Sekalipun negara ini kering prestasi sepak bola, namun bukan berarti nusantara sepi dari talenta. Sudah banyak bukti bagaimana bocah dari ujung Sabang hingga Merauke mampu mengharumkan merah putih di ajang internasional.
Terakhir tim U-17 Indonesia mampu meraih gelar juara di invitasi sepak bola Hongkong, awal 2012. Selain U-17, masih ada pula kisah kesuksesan tim U-12 di sejumlah gelaran Piala Dunia Danone yang mampu mengalahkan tim kuat Eropa.
Dengan segala bakat melimpah manusia di nusantara, sudah pasti ada potensi besar bagi negara ini untuk berbicara di level dunia. Namun yang jadi pertanyaan, mengapa segudang talenta ini belum terolah untuk mencetak prestasi saat dewasa? Alih-alih prestasi sepak bola, Indonesia kini malah dikenal dunia dengan kekalahan 10-0 di Manama.

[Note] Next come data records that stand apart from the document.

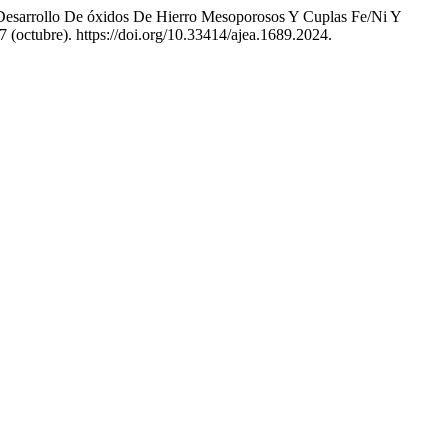
sarrollo De óxidos De Hierro Mesoporosos Y Cuplas Fe/Ni Y
7 (octubre). https://doi.org/10.33414/ajea.1689.2024.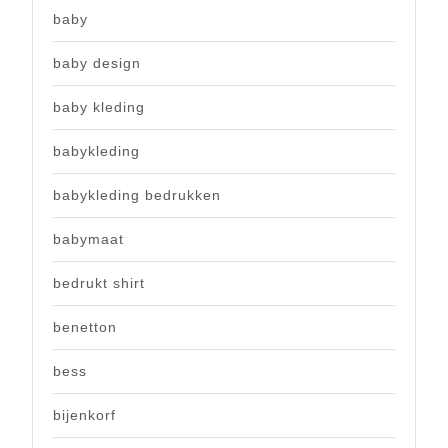
baby
baby design
baby kleding
babykleding
babykleding bedrukken
babymaat
bedrukt shirt
benetton
bess
bijenkorf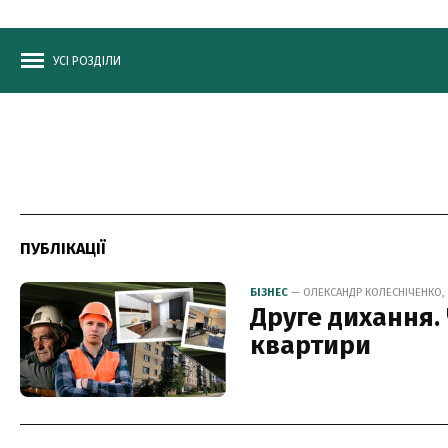
УСІ РОЗДІЛИ
ПУБЛІКАЦІЇ
БІЗНЕС
— ОЛЕКСАНДР КОЛЕСНІЧЕНКО, 1
Друге дихання.
квартири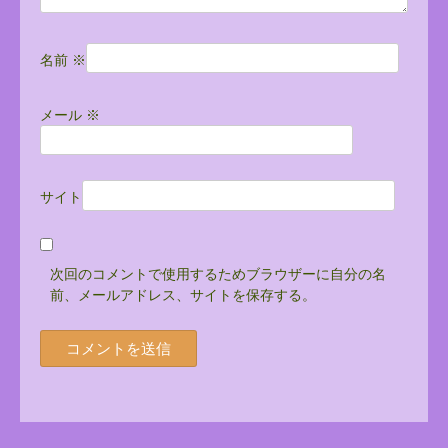
名前
※
メール
※
サイト
次回のコメントで使用するためブラウザーに自分の名
前、メールアドレス、サイトを保存する。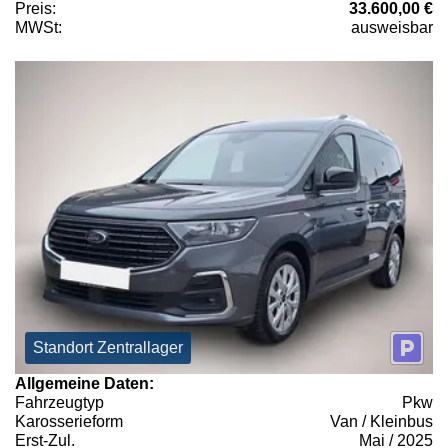
Preis:
33.600,00 €
MWSt:
ausweisbar
Standort Zentrallager
Allgemeine Daten:
Fahrzeugtyp
Pkw
Karosserieform
Van / Kleinbus
Erst-Zul.
Mai / 2025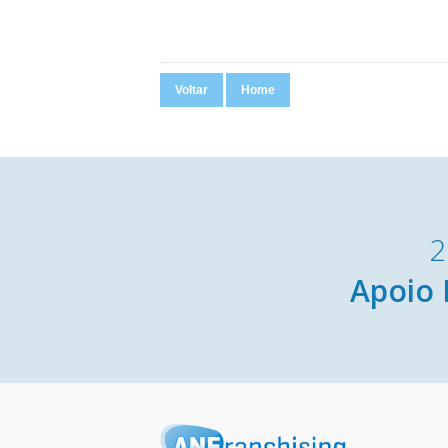
Voltar
Home
2
Apoio 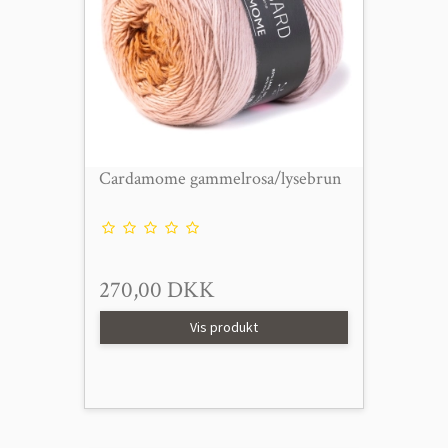
Cardamome gammelrosa/lysebrun
270,00 DKK
Vis produkt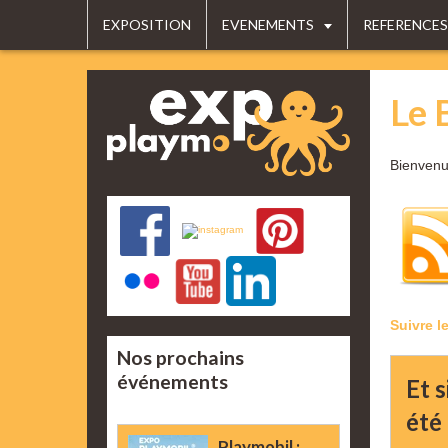
EXPOSITION
EVENEMENTS
REFERENCES
Le 
Bienvenu
Suivre l
Nos prochains
événements
Et s
été 
Playmobil :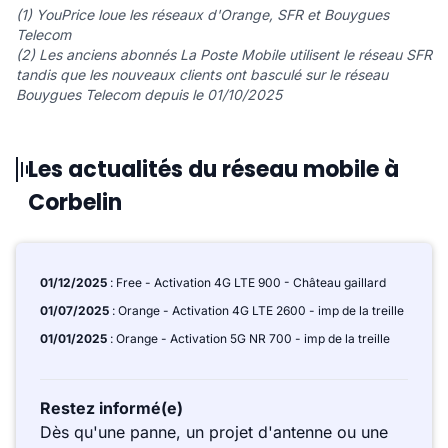
(1) YouPrice loue les réseaux d'Orange, SFR et Bouygues
Telecom
(2) Les anciens abonnés La Poste Mobile utilisent le réseau SFR
tandis que les nouveaux clients ont basculé sur le réseau
Bouygues Telecom depuis le 01/10/2025
Les actualités du réseau mobile à
Corbelin
01/12/2025
: Free - Activation 4G LTE 900 - Château gaillard
01/07/2025
: Orange - Activation 4G LTE 2600 - imp de la treille
01/01/2025
: Orange - Activation 5G NR 700 - imp de la treille
Restez informé(e)
Dès qu'une panne, un projet d'antenne ou une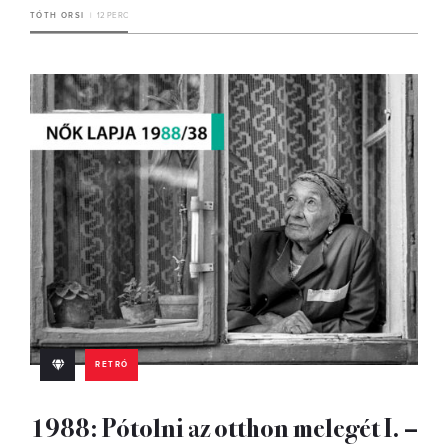
TÓTH ORSI
12 PERC
RETRÓ
1988: Pótolni az otthon melegét I. –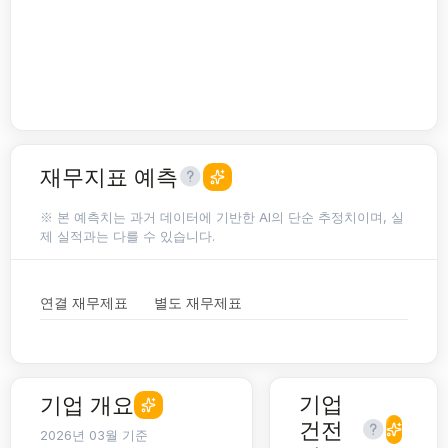
재무지표 예측
※ 본 예측치는 과거 데이터에 기반한 AI의 단순 추정치이며, 실
제 실적과는 다를 수 있습니다.
연결 재무제표
별도 재무제표
기업
기업 개요
건전
2026년 03월 기준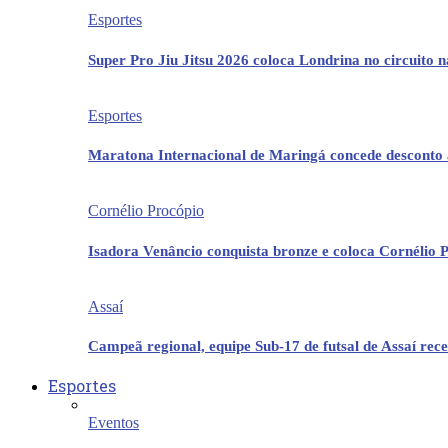
Esportes
Super Pro Jiu Jitsu 2026 coloca Londrina no circuito 
Esportes
Maratona Internacional de Maringá concede desconto 
Cornélio Procópio
Isadora Venâncio conquista bronze e coloca Cornélio 
Assaí
Campeã regional, equipe Sub-17 de futsal de Assaí re
Esportes
Eventos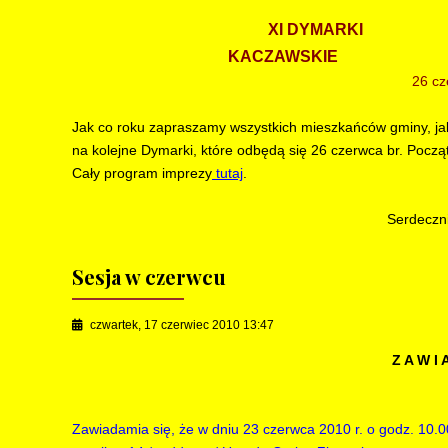
XI DYMARKI
KACZAWSKIE
26 czerwca
Jak co roku zapraszamy wszystkich mieszkańców gminy, jak
na kolejne Dymarki, które odbędą się 26 czerwca br. Począ
Cały program imprezy
tutaj
.
Serdeczni
Sesja w czerwcu
czwartek, 17 czerwiec 2010 13:47
Z A W I 
Zawiadamia się, że w dniu 23 czerwca 2010 r. o godz. 10.0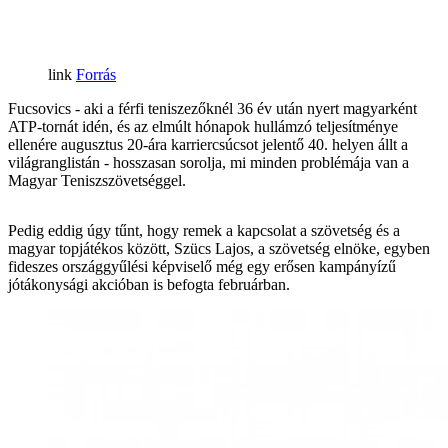
Forrás
Fucsovics - aki a férfi teniszezőknél 36 év után nyert magyarként
ATP-tornát idén, és az elmúlt hónapok hullámzó teljesítménye
ellenére augusztus 20-ára karriercsúcsot jelentő 40. helyen állt a
világranglistán - hosszasan sorolja, mi minden problémája van a
Magyar Teniszszövetséggel.
Pedig eddig úgy tűnt, hogy remek a kapcsolat a szövetség és a
magyar topjátékos között, Szücs Lajos, a szövetség elnöke, egyben
fideszes országgyűlési képviselő még egy erősen kampányízű
jótákonysági akcióban is befogta februárban.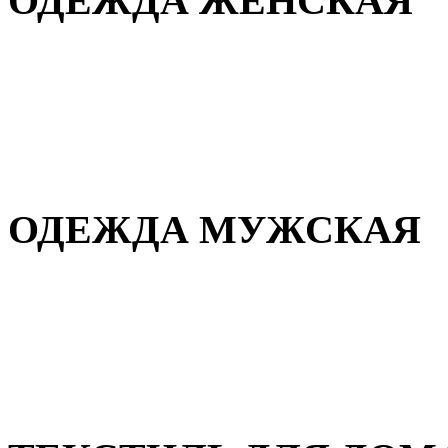
ОДЕЖДА ЖЕНСКАЯ
Для дома и сна
Повседневная
Демисезонная
Зимняя
ОДЕЖДА МУЖСКАЯ
Демисезонная
Зимняя
Повседневная
Для дома и сна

Banyak faktor yang bisa menjawab anomali prestasi pemain di usia muda dengan krisis prestasi di level senior. Salah satu faktor utama adalah belum sumber daya pengurus yang mampu membina mereka.
Pengurus sepak bola yang ada kini lebih menyerupai politisi ketimbang pamong olagraga. Celakanya lagi, sikap ini menyebar hingga kepengurus sepakbola propinsi hingga kota di nusantara. Tidak mengherankan bila didapati tokoh politik lokal 'nyambi' sebagai pengurus sepak bola.

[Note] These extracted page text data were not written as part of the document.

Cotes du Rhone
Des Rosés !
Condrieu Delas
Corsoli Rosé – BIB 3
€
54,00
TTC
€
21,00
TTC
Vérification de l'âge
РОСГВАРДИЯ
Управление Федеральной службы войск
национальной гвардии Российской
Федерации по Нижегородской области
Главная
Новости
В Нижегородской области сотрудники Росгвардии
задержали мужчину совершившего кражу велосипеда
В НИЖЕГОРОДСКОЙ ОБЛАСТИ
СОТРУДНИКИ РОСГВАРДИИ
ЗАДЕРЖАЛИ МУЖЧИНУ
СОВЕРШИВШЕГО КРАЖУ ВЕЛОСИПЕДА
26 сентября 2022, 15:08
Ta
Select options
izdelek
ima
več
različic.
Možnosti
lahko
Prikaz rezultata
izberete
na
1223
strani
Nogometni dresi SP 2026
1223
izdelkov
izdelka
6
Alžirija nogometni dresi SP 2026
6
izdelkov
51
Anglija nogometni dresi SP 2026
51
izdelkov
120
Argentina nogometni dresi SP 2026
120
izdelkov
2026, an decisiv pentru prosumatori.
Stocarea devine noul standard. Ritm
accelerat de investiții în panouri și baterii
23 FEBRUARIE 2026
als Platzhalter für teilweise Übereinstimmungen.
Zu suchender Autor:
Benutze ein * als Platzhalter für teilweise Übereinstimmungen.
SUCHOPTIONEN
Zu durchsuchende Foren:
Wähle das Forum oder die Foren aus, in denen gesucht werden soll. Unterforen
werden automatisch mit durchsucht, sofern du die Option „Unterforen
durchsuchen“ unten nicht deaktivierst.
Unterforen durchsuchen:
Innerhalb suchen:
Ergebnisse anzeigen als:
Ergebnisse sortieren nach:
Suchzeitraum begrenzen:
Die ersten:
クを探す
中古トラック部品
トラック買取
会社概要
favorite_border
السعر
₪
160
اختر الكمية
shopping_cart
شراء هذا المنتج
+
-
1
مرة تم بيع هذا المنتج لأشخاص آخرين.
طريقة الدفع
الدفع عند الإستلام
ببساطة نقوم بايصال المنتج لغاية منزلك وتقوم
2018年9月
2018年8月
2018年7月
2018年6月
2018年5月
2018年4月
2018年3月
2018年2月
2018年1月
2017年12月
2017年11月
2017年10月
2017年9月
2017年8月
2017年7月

Walhasil segala prestasi sepak bola yang mandek jadi keniscayaaan mengingat pengurusnya sibuk berpolitik ketimbang membina. Pun halnya polemik yang terjadi antara sesama pengurus PSSI baik pusat maupun di dearah. Rasanya inilah titik krusial krisis prestasi sepak bola Indonesia.
Kekalahan 0-10 dari Bahrain pun jadi puncak dari fenomena gunung es. Tidak logis rasanya menyalahkan para pemain dan pelatih atas segala keterpurukan sepak bola.

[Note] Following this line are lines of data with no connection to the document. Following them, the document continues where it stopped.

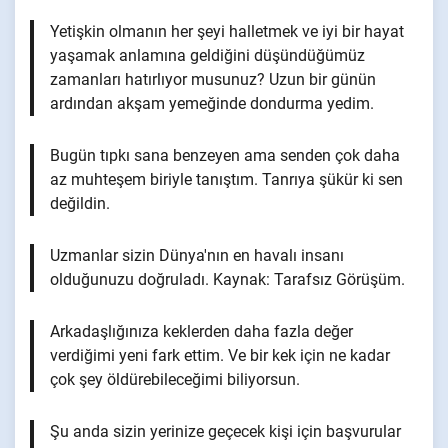
Yetişkin olmanın her şeyi halletmek ve iyi bir hayat
yaşamak anlamına geldiğini düşündüğümüz
zamanları hatırlıyor musunuz? Uzun bir günün
ardından akşam yemeğinde dondurma yedim.
Bugün tıpkı sana benzeyen ama senden çok daha
az muhteşem biriyle tanıştım. Tanrıya şükür ki sen
değildin.
Uzmanlar sizin Dünya'nın en havalı insanı
olduğunuzu doğruladı. Kaynak: Tarafsız Görüşüm.
Arkadaşlığınıza keklerden daha fazla değer
verdiğimi yeni fark ettim. Ve bir kek için ne kadar
çok şey öldürebileceğimi biliyorsun.
Şu anda sizin yerinize geçecek kişi için başvurular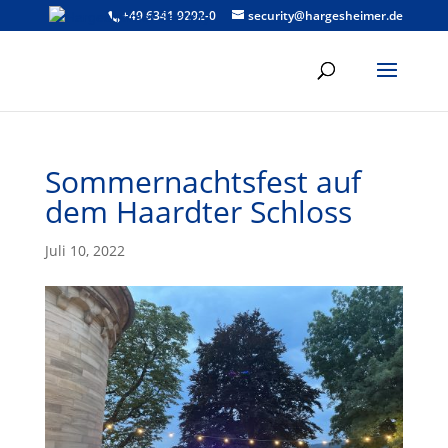
+49 6341 9292-0
security@hargesheimer.de
Sommernachtsfest auf
dem Haardter Schloss
Juli 10, 2022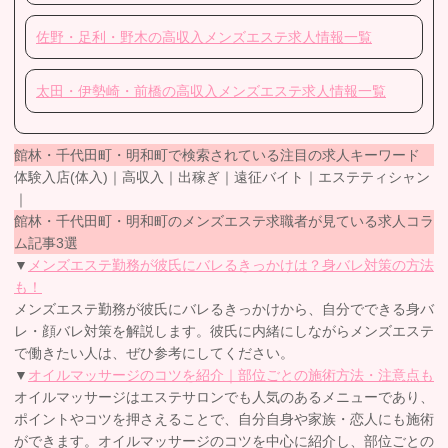
佐野・足利・野木の高収入メンズエステ求人情報一覧
太田・伊勢崎・前橋の高収入メンズエステ求人情報一覧
館林・千代田町・明和町で検索されている注目の求人キーワード
体験入店(体入)｜高収入｜出稼ぎ｜遠征バイト｜エステティシャン
｜
館林・千代田町・明和町のメンズエステ求職者が見ている求人コラ
ム記事3選
▼
メンズエステ勤務が彼氏にバレるきっかけは？身バレ対策の方法
も！
メンズエステ勤務が彼氏にバレるきっかけから、自分でできる身バ
レ・顔バレ対策を解説します。彼氏に内緒にしながらメンズエステ
で働きたい人は、ぜひ参考にしてください。
▼
オイルマッサージのコツを紹介｜部位ごとの施術方法・注意点も
オイルマッサージはエステサロンでも人気のあるメニューであり、
ポイントやコツを押さえることで、自分自身や家族・恋人にも施術
ができます。オイルマッサージのコツを中心に紹介し、部位ごとの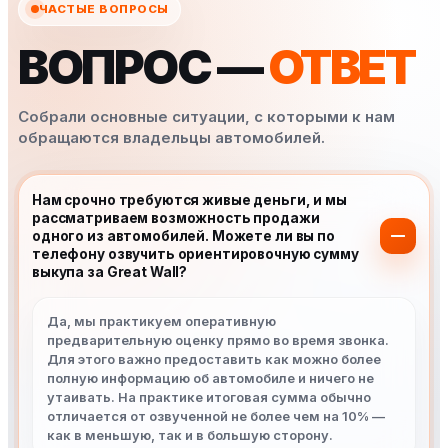
ЧАСТЫЕ ВОПРОСЫ
ВОПРОС —
ОТВЕТ
Собрали основные ситуации, с которыми к нам
обращаются владельцы автомобилей.
Нам срочно требуются живые деньги, и мы
рассматриваем возможность продажи
одного из автомобилей. Можете ли вы по
телефону озвучить ориентировочную сумму
выкупа за Great Wall?
Да, мы практикуем оперативную
предварительную оценку прямо во время звонка.
Для этого важно предоставить как можно более
полную информацию об автомобиле и ничего не
утаивать. На практике итоговая сумма обычно
отличается от озвученной не более чем на 10% —
как в меньшую, так и в большую сторону.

Kesalahan utama justru terletak pada pengurus yang tidak mampu membina bakat, mental, dan teknik pemain muda agar terus menanjak di level senior. Sebaliknya , prestasi para pemain muda justru dijadikan komoditas politik untuk pamer kesuksesan.
Walhasil kini saatnya seluruh elemen sepak bola Indonesia untuk jeli dalam melakukan perbaikan. Perubahan besar-besaran perlu dilakukan bukan hanya di pucuk organisasi, namun juga di seluruh dearah. Indonesia butuh pengurus sepak bola dengan jiwa olahraga tinggi untuk mendepak para birokrat sepak bola.
Dengan jalan itu, barulah kita berharap bakat muda yang ada di nusantara bisa dibina untuk mengangkat prestasi Indonesia menjadi mendunia.Kalaupun semua jalan itu sulit dilakukan. Maka kita tinggal bisa berharap pada mahasiswa asal Surabaya agar segera menghentikan produksi robot pemain, menjadi robot pengurus sepak bola.
Apabila memang sulit dicari manusia yang mampu membina sepak bola dengan semangat olahraga, lebih baik ciptakan robot yang diprogram mampu memimpin sepak bola menuju prestasi. Robot pengurus sepak bola yang taat aturan, berdisiplin, dan dedikasi tinggi untuk mengantarkan kebangkitan sepak bola Indonesia.